▸ **WHAT IS BEING ASKED**: Exactly the lines from the one containing "completing 92 semester hours of undergraduate" through the final line of the data are to be written out again, with nothing added.

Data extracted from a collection
-=-=-=-=-

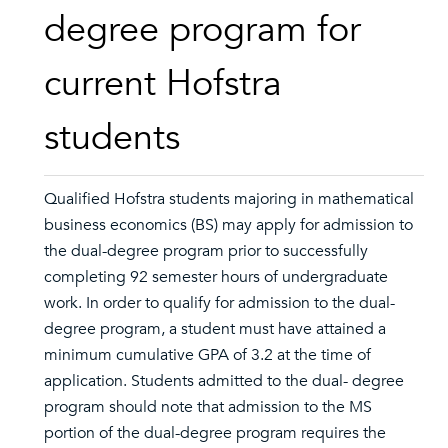
degree program for
current Hofstra
students
Qualified Hofstra students majoring in mathematical
business economics (BS) may apply for admission to
the dual-degree program prior to successfully
completing 92 semester hours of undergraduate
work. In order to qualify for admission to the dual-
degree program, a student must have attained a
minimum cumulative GPA of 3.2 at the time of
application. Students admitted to the dual- degree
program should note that admission to the MS
portion of the dual-degree program requires the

-=-=-=-=-

▸ **EXERCISE OUTPUT**:
completing 92 semester hours of undergraduate
work. In order to qualify for admission to the dual-
degree program, a student must have attained a
minimum cumulative GPA of 3.2 at the time of
application. Students admitted to the dual- degree
program should note that admission to the MS
portion of the dual-degree program requires the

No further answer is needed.